Xiomara Mejia and her Wyandanch family have been battling their landlord, who allegedly turned their heat off and is now facing criminal charges for doing so. NewsdayTV's Andrew Ehinger reports. Credit: Newsday/Alejandra Villa Loarca; Anthony Florio

Xiomara Mejia’s house is warm again, after a monthslong battle with her landlord and a journey through a maze of Long Island red tape.

While her family celebrates having heat in their Wyandanch home, her landlord, Yared Samuel, is facing a criminal charge of unlawful eviction, a misdemeanor, Suffolk County police said. An investigation determined that the oil burner in her home had been shut off in December, police said. Under state law, it would be a crime to shut off heat in order to drive out tenants, housing attorneys said.

The lack of heat left Mejia’s family of five sleeping near their two space heaters as wind chills made the temperature outside feel like single digits. Daytime temperatures inside the home dipped as low as 49 degrees, county health inspectors’ reports show.

"It's been tough, probably like the worst Christmas or the worst New Year's that we've ever had," said Mejia’s son Saul Antonio Paz Mejia, 17, a senior at Central Islip Senior High School who plans to study engineering in college. Except for sleeping, he said, "we didn't spend that much time in the house."

It took from October until January to restore service, other than a nine-day period in mid-December, county records show.

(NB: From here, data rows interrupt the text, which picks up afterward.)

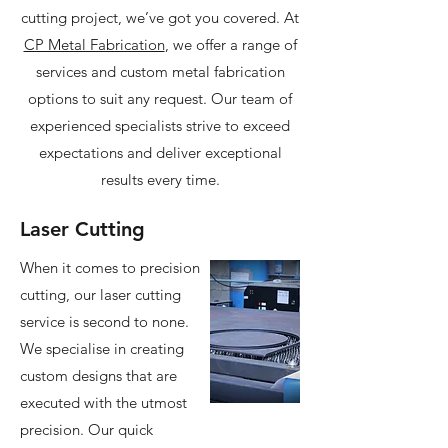
cutting project, we’ve got you covered. At
CP Metal Fabrication
, we offer a range of
services and custom metal fabrication
options to suit any request. Our team of
experienced specialists strive to exceed
expectations and deliver exceptional
results every time.
Laser Cutting
When it comes to precision
cutting, our laser cutting
service is second to none.
We specialise in creating
custom designs that are
executed with the utmost
precision. Our quick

The difficulties faced by Mejia and her family — husband Saul Paz Garcia, son Saul Antonio and two daughters, ages 16 and 21 — highlight hardships renters can encounter despite New York’s strong tenant protections, housing advocates said. Restoring heat to Mejia’s home involved social workers, nonprofit housing counselors and attorneys, Town of Babylon code enforcement and Suffolk County health officials, police and a state district court judge.

The situation remained largely unresolved for months, until Newsday made calls to officials in January, said Ian Wilder, executive director of the nonprofit Long Island Housing Services in Bohemia, which advocated for the family.

Newsday first inquired about the case on Jan. 6. Mejia said the heat was restored Jan. 10. Suffolk police charged Samuel with unlawful eviction on Jan. 14. 

"We are very pleased that action has finally been taken," Wilder said. But the case demonstrates "systemic failure" by police and other government officials, he said.

The Suffolk Police Department is reissuing a training memorandum to officers about state law on illegal evictions, police spokeswoman Dawn Schob said in an email.  

The police investigation into Mejia's situation showed her landlord was responsible for delivery of heating oil and maintaining the oil burner, and tenants were responsible for "all utilities except oil," Schob said. Samuel is due in district court in Central Islip in February, police said.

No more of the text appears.